Study Guide

Brooklyn: A Novel Rose's Clothes

By Colm Tóibín

Rose's Clothes

Although Eilis sees Rose's clothes as beautiful and glamorous at first, that vision changes greatly after Rose's death.

At first, Rose's clothes represent all the glitz and glamour that young Eilis associates with her big sister. Rose is one classy lady—she plays golf like a fiend, parties like a rock star, and breaks hearts like Taylor Swift—which naturally means that she also sports some top-notch duds. Before she moves to America, Eilis would give anything to have clothes as nice as Rose's.
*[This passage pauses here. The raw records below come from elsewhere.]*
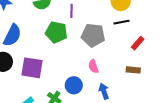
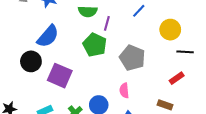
purple line: (72, 11) -> (107, 23), moved
black line: (122, 22) -> (185, 52), moved

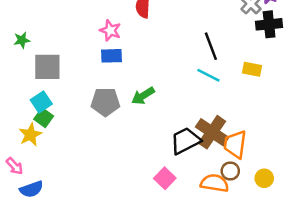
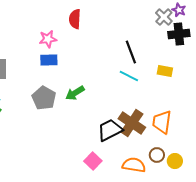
pink star: (110, 30) -> (48, 39), turned -30
gray pentagon: (105, 102) -> (44, 98), turned 30
orange trapezoid: (235, 144) -> (162, 122), moved
brown circle: (230, 171) -> (157, 155), moved

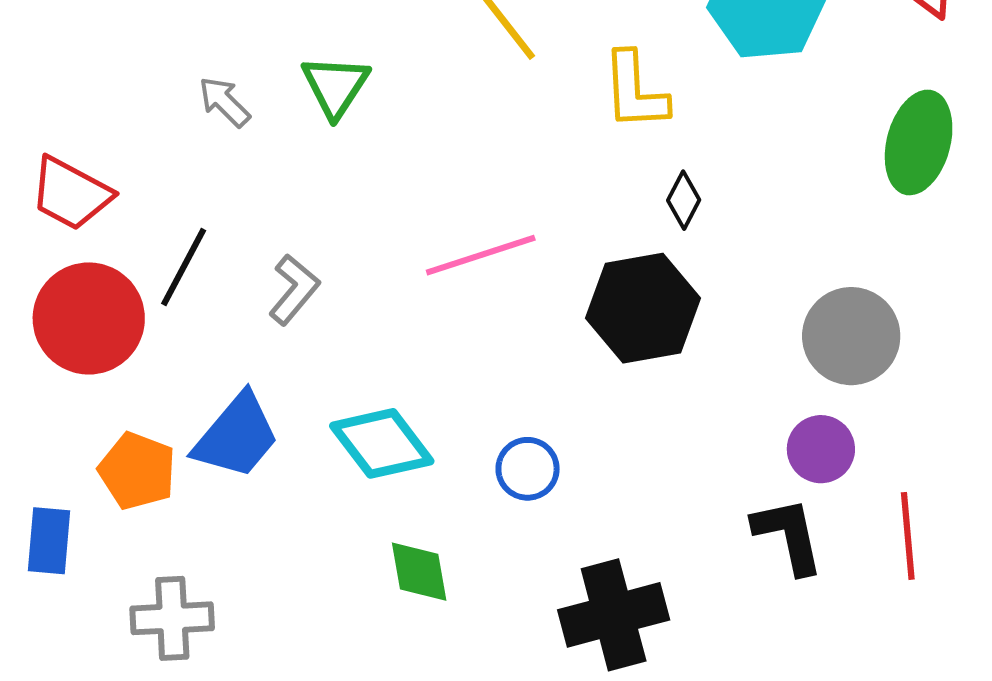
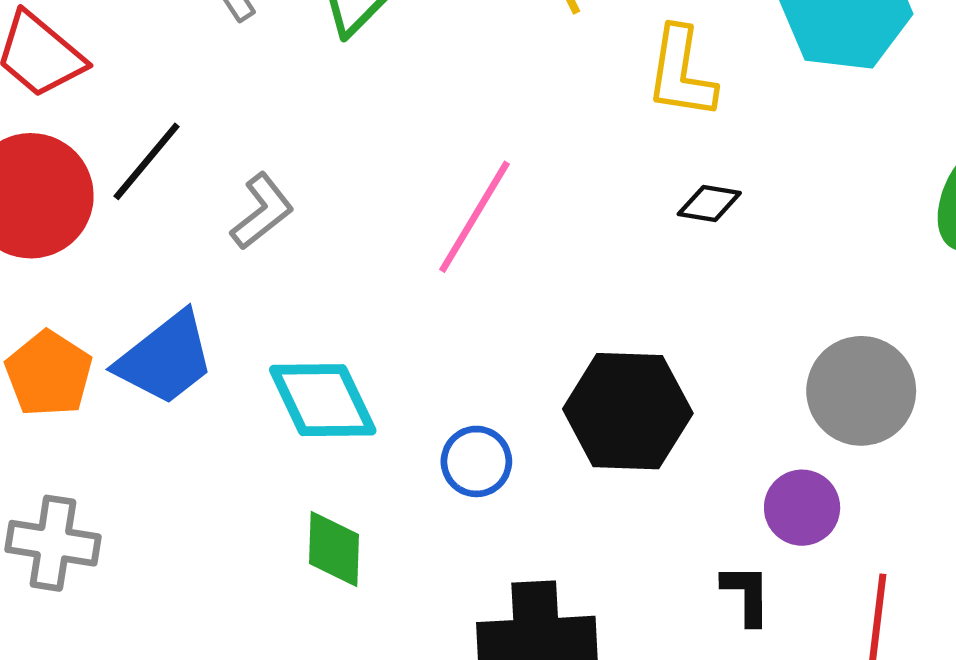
black diamond: (684, 200) -> (709, 203), turned 60
pink line: (481, 255) -> (474, 217), turned -53
black hexagon: (643, 308) -> (628, 411), moved
black L-shape: (788, 535) -> (746, 594), size x0.7

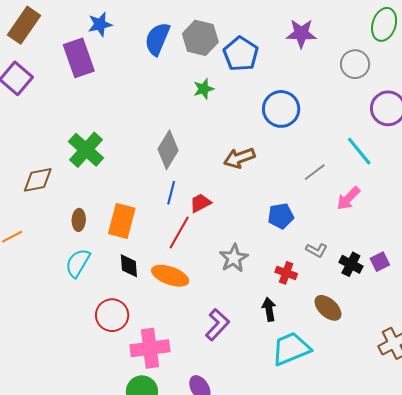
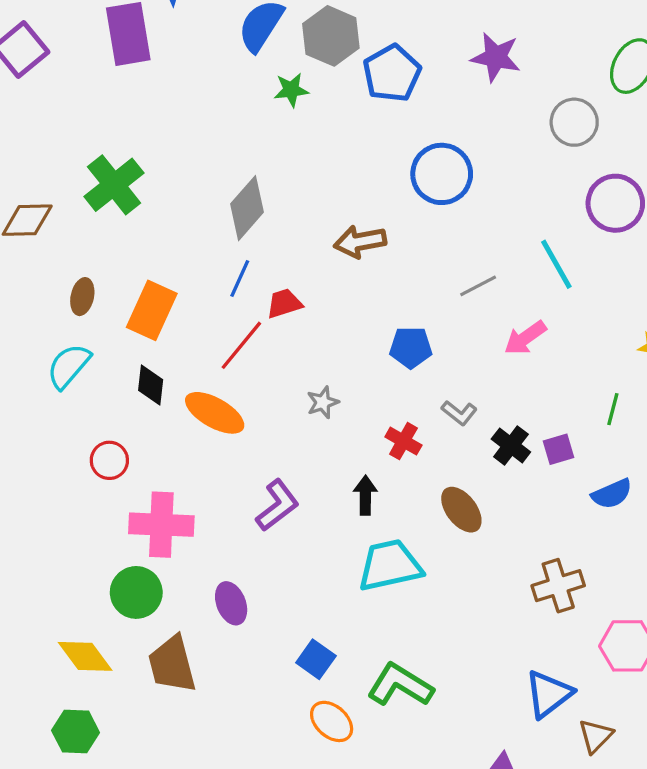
green star: (204, 89) -> (291, 90), moved
gray star: (234, 258) -> (323, 402), size x0.7
red circle: (112, 315) -> (109, 460), size x0.7

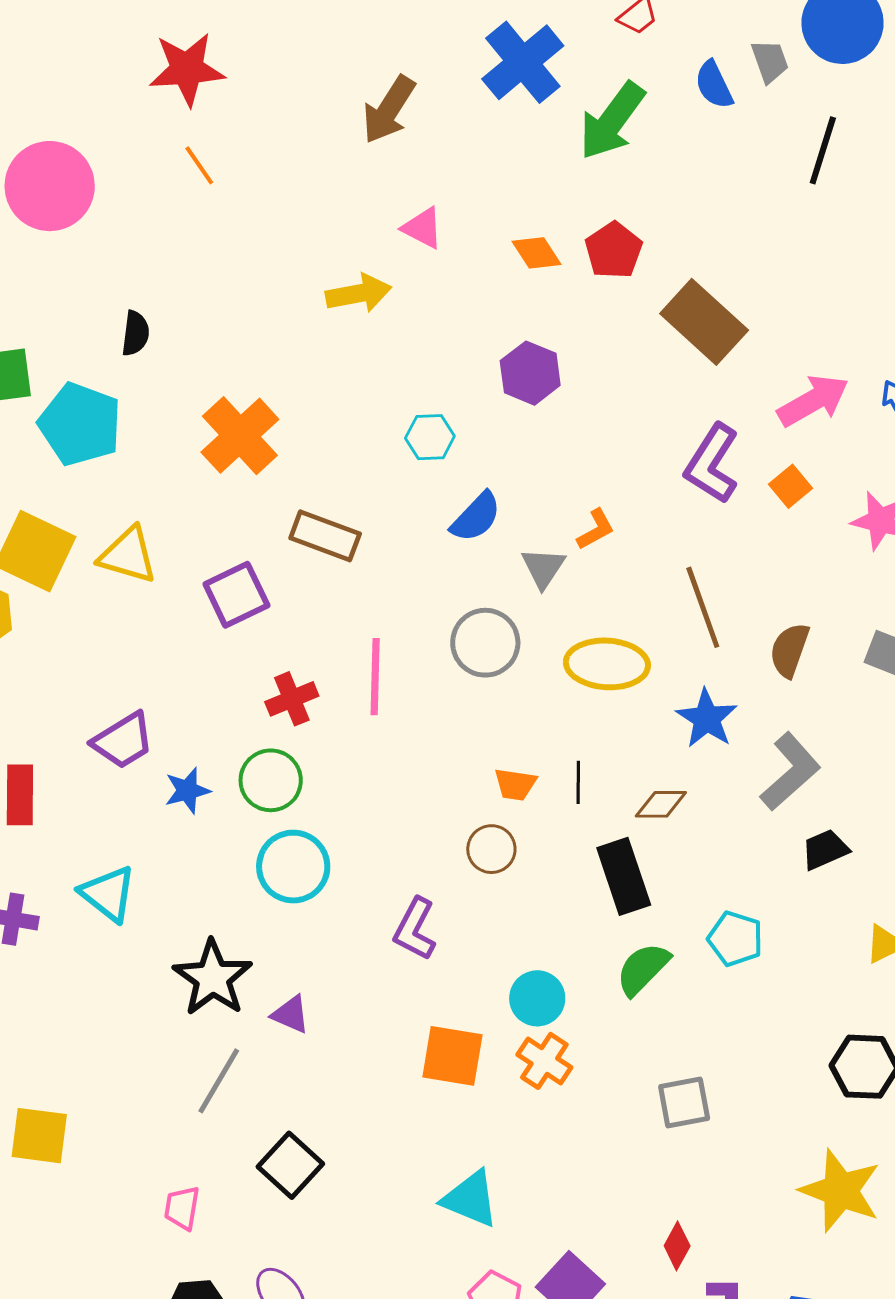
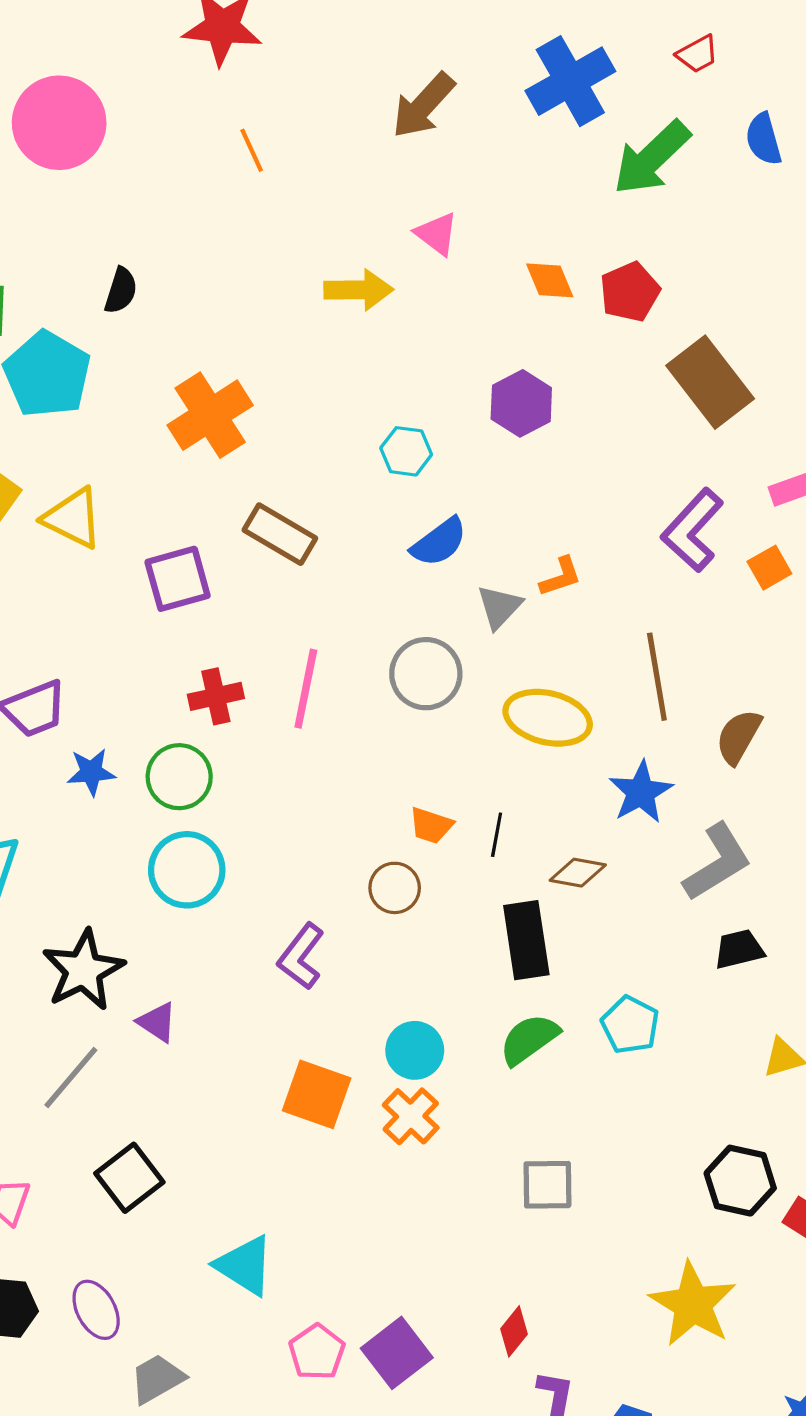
orange line: (199, 165) -> (252, 150), moved
cyan triangle: (470, 1199) -> (245, 1265), moved

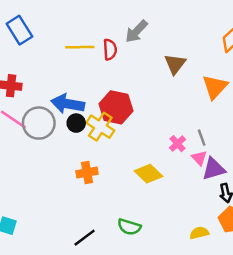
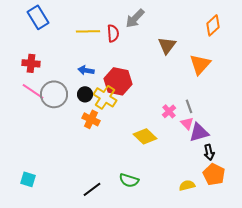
blue arrow: (68, 104) -> (86, 70), moved, size x0.6
orange cross: (87, 173) -> (91, 119), moved, turned 36

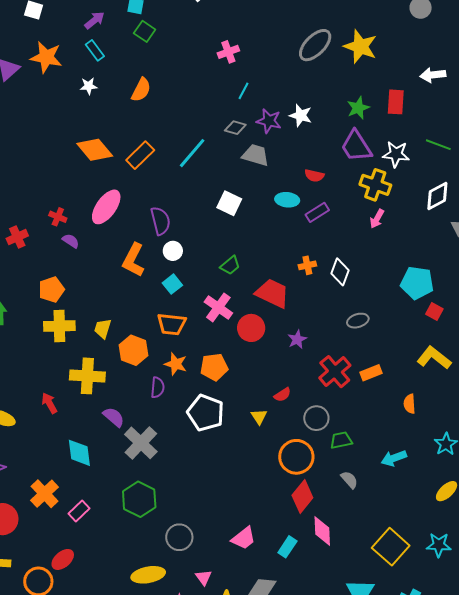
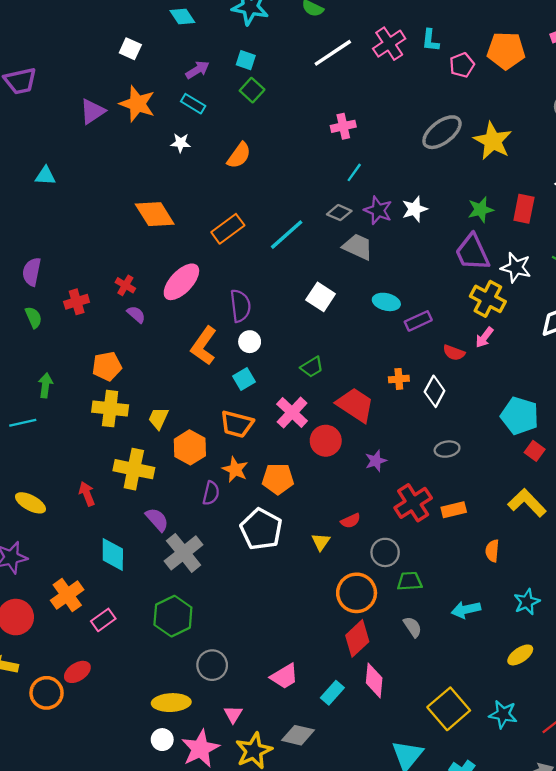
cyan rectangle: (95, 50) -> (193, 104), turned -30
white star: (301, 115) -> (415, 209), turned 30
orange diamond: (95, 150) -> (155, 214), moved
red semicircle: (314, 176) -> (454, 353), moved

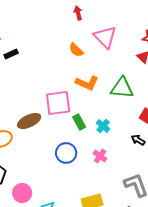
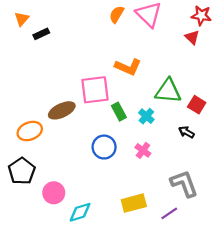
orange semicircle: (76, 50) -> (117, 14), moved, turned 77
green triangle: (122, 88) -> (168, 91), moved

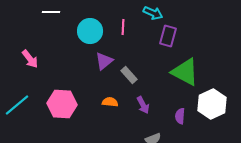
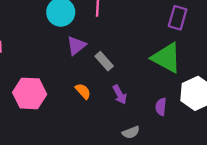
purple rectangle: (168, 36) -> (178, 18), moved
orange semicircle: (110, 102) -> (83, 91), turned 42

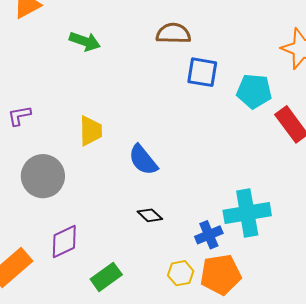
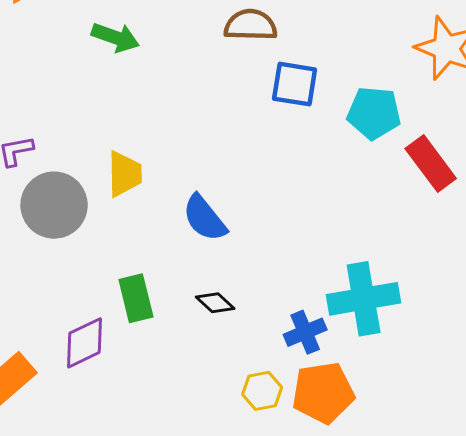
gray circle: (43, 176) -> (54, 205), moved
green rectangle: (106, 277) -> (136, 298), moved, turned -68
That all changes after Rose's death. By this time, Eilis has been in the States for almost two years, which is an experience that changes her greatly. In more literal terms, however, it also means that she now has some amazing clothes—clothes even more amazing than those of her big sister. Still, Eilis' mom tries to make her to wear Rose's clothes, but Eilis refuses because it makes her feel like "Rose's ghost, being fed and spoken to in the same way at the same time by her mother" (4.102). In a way, it's almost like Mrs. Lacey is trying to transform Eilis into Rose.

But Eilis isn't down with that—she's worked really hard to get comfortable in her own skin and isn't going to let anyone take that away from her, even her mother.